Building steady in an uncertain world
The world feels unusually unsettled right now — economically, politically. I don’t think the answer is to freeze. I think it’s to build things that hold.
It’s hard to look around right now and not feel the ground shifting. The economy sends mixed signals from one month to the next; politics, in a lot of places, feels louder and less settled than it did a few years ago; and on top of it all sits a technology changing fast enough to unsettle people on its own. I’m not going to pretend to have a tidy take on any of that, and I’m wary of anyone who does.
But I’ve noticed the uncertainty tends to push people toward one of two unhelpful places. One is paralysis — wait until it’s clearer. The other is a kind of frantic urgency — do everything now, before the window closes. I don’t trust either. The clarity rarely comes, and the panic rarely builds anything that lasts.
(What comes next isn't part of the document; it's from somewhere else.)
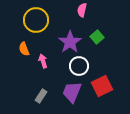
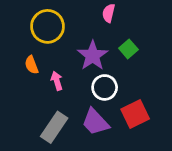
purple trapezoid: (72, 92) -> (95, 122), turned -65
gray rectangle: (41, 96) -> (54, 127), size x1.6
Build the things that hold
The temperament I keep coming back to is steadiness. When you can’t predict the weather, you build things that hold up in more kinds of weather. In practice that’s unglamorous: systems with clear boundaries, work you can explain and stand behind, technology that treats people as something other than a metric to be optimised. Durable things tend to share a quality — they don’t depend on everything going right.
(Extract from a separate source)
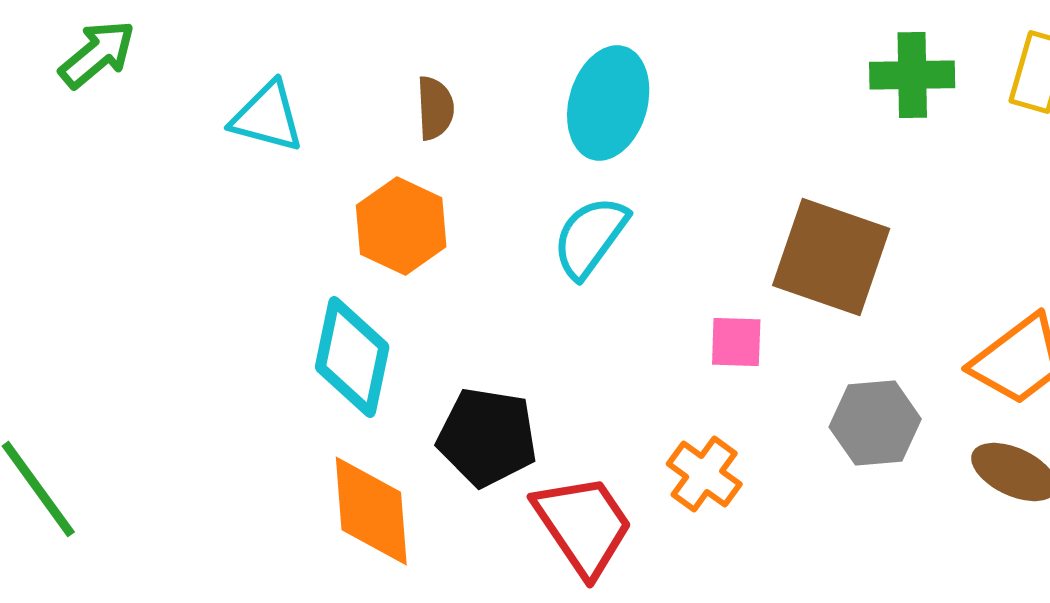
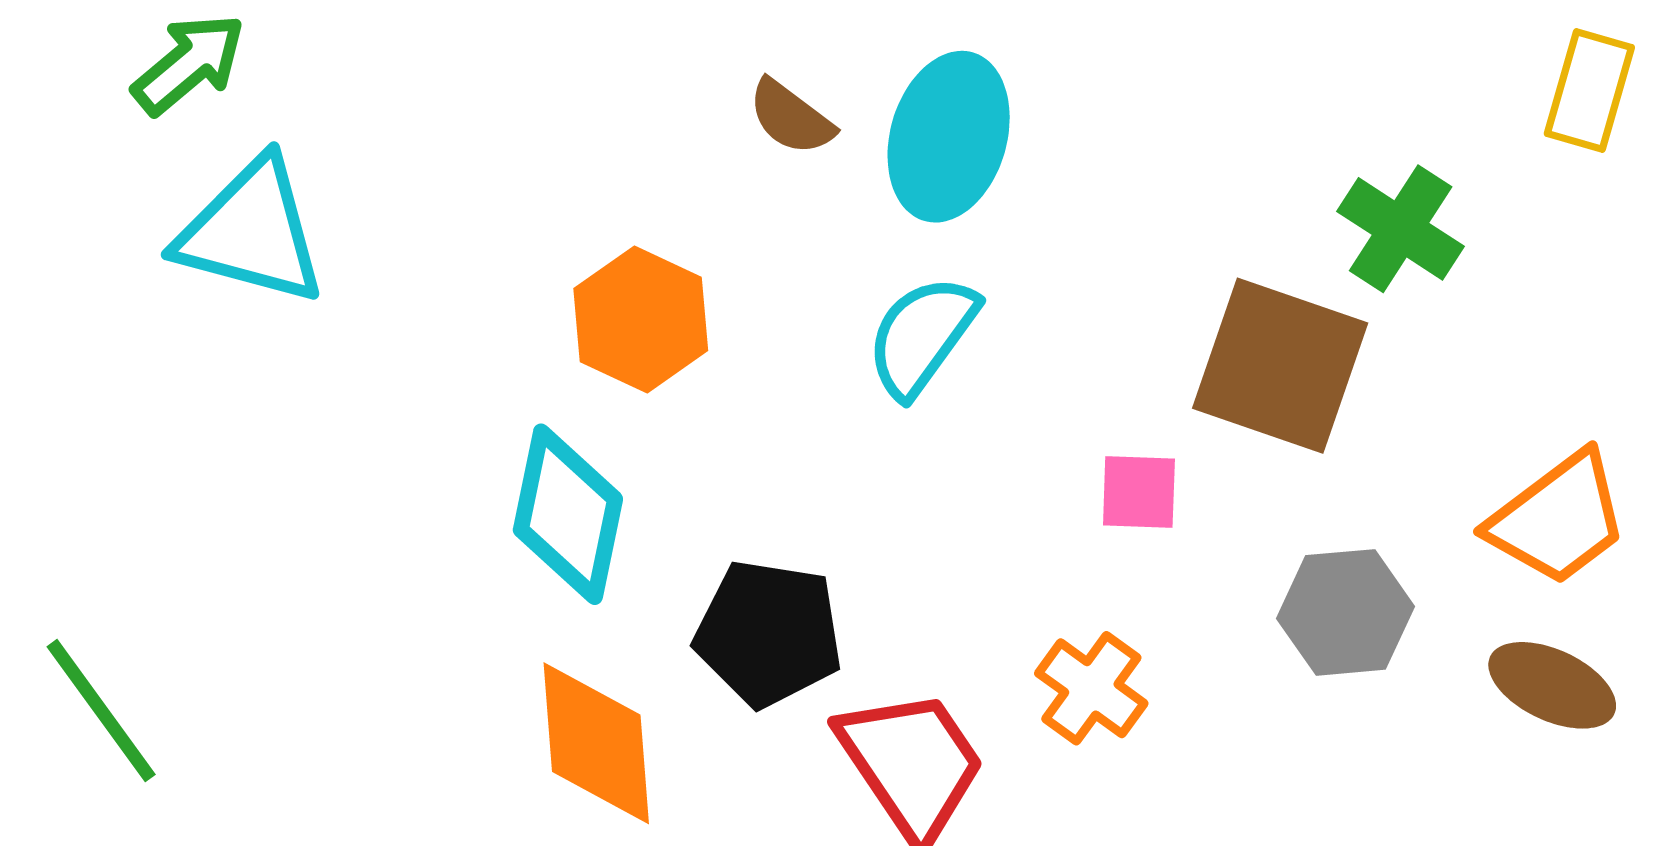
green cross: (912, 75) -> (1401, 229), moved, turned 34
brown semicircle: (435, 108) -> (791, 117), moved, turned 130
cyan triangle: (267, 117) -> (251, 232), moved, size x1.4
That’s as true for the small choices as the large ones. Build something a person can understand. Leave a way to undo it. Don’t make a system anyone has to take on faith. None of that requires knowing how the next year goes.
When you can’t predict the weather, build for more kinds of weather.
Optimism as a discipline
I’m a realist by default — I’ve spent too long around systems that fail to be anything else. But I’ve decided to be an optimist on purpose, which is a different thing from being naïve. Most people, given decent tools and a little trust, do good work and treat each other well. Most problems yield to patience and clear thinking. The future is genuinely unwritten, and a fair amount of it gets written by the people who keep calmly building while everyone else is busy reacting.
So I try not to let the noise set the pace. The world will do what it does. The most useful thing I can offer it is to keep making things that are honest, careful, and built to last — and to trust that steadiness, in an unsteady time, is its own quiet form of hope.